For Bitcoin specifically, the first visible symptom would probably be this: teams keep improving qubit counts and individual gate fidelities, but the full stack needed for a practical Shor attack on secp256k1 never closes. You would see repeated inability to maintain the logical depth and logical fidelity needed for long modular arithmetic and phase estimation, even though smaller benchmark tasks keep improving. In that scenario, Bitcoin is not saved by a theorem. It is saved by a stubborn scaling failure in fault-tolerant QC.

The strongest opposing view is that every one of these signatures can be mimicked by ordinary engineering pain - crosstalk, calibration drift, leakage, thermal issues, bad decoders, fabrication limits, control electronics bottlenecks, or flawed noise models. So “QC keeps failing” is weak evidence by itself.
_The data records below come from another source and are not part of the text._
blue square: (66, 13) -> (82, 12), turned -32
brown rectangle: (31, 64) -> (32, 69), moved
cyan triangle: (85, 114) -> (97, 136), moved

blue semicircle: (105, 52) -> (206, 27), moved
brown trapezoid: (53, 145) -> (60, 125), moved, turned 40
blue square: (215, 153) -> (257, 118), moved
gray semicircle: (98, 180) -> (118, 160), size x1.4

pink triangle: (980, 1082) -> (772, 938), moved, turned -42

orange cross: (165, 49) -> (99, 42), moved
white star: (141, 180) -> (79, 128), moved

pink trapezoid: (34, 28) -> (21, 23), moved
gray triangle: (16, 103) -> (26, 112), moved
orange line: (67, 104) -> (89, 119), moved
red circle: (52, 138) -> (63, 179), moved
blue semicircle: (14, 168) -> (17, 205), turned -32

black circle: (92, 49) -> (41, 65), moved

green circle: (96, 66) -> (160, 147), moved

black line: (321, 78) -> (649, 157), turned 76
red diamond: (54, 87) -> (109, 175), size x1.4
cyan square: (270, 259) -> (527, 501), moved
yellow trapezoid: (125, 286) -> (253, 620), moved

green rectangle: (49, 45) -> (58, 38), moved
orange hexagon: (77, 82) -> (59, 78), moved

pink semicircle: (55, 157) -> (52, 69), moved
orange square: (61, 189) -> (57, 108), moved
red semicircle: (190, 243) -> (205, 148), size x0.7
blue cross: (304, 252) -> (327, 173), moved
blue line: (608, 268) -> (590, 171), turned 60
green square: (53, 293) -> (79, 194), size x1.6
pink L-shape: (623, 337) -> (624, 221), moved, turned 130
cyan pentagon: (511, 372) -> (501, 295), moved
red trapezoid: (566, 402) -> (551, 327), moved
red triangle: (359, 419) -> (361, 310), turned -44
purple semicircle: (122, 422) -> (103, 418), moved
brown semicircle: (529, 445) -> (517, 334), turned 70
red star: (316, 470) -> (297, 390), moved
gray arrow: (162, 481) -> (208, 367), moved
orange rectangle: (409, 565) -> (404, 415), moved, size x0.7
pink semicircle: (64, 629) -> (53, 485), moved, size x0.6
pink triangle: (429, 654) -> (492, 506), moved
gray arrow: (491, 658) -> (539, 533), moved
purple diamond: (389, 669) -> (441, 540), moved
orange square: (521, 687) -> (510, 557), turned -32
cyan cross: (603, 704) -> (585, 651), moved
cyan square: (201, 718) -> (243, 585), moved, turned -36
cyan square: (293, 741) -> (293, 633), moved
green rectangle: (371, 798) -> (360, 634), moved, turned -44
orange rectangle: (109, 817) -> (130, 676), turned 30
To count as evidence for a Planck-local classical limit, the failure would need three properties at once:
• it appears at a complexity threshold, not just a hardware threshold,
• it survives across very different qubit platforms,
• it cannot be removed by better isolation, control, decoding, or architecture.

My best recommendation is to watch error correction, not headline qubit counts. The most telling failure would be an unexplained, reproducible breakdown in the expected scaling law of logical error suppression as circuits get deeper and more entangled.

Now the argument against that recommendation: even that would still not prove a Planck-local classical substrate. It might only prove that our fault-tolerance assumptions were too optimistic, that a hidden noise source was missed, or that the practical overhead for cryptographically relevant QC was much larger than expected.

So the clean answer is this: if the classical Planck-local explanation were true, I would expect a persistent, architecture-independent scaling cliff - most likely seen as irreducible correlated noise and failure of logical error correction to keep buying more reliable depth. Not a dramatic qubit-number wall, but a failure to cross the depth-and-fidelity threshold needed for cryptographically relevant attacks.